According to Fitch Ratings, home improvement spending will increase 3.5% in 2010 over 2009 levels. This spur of activity is largely attributed to the first-time homebuyer incentives.
Existing home sales are traditionally a strong driver of home improvement spending, as sellers often renovate and buyers often remodel. Existing home sales fell 13.1% in 2008, rose 4.9% in 2009 and are expected to rise 2.5% in 2010.
Current home improvement trends highlight those with universal appeal and a reasonable price tag. Seven of the top 10 projects, according to Remodeling Magazine’s Cost vs. Value Report, were exterior replacement projects such as windows, doors and siding. This is because curb appeal is king. Topping the list were a steel entry door, with a project return of 128.9%, and fiber-cement siding, with a project return of 83.6%.

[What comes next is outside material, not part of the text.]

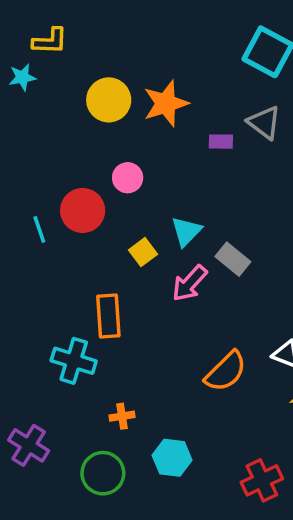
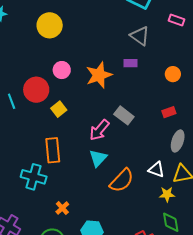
orange star: (166, 103) -> (99, 75), moved
purple rectangle: (221, 142) -> (131, 63), moved
cyan triangle: (186, 231) -> (98, 158), moved
yellow square: (143, 252) -> (59, 109), moved
orange cross: (122, 416) -> (62, 208), turned -32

Increasing the number of bedrooms is also popular because adding space adds value. Converting an attic into a bedroom jumped to the third spot in cost recouped. With a costly average price tag of $49,346, it is nevertheless the least expensive way to add conditioned living space. The project provided a return of 83.1%.
Inexpensive ways of sprucing up the home, such as painting, cleaning carpets and replacing old fixtures, are popular. Improvements that increase energy efficiency and cut down on utility bills are getting a big boost because of their eligibility for federal tax credits through the end of 2010. Certain appliances also qualify for state rebate programs.
Home improvement spending is anticipated to grow. The Leading Indicator of Remodeling Activity (LIRA) anticipates growth accelerating to the double-digit range in the first quarter of 2011.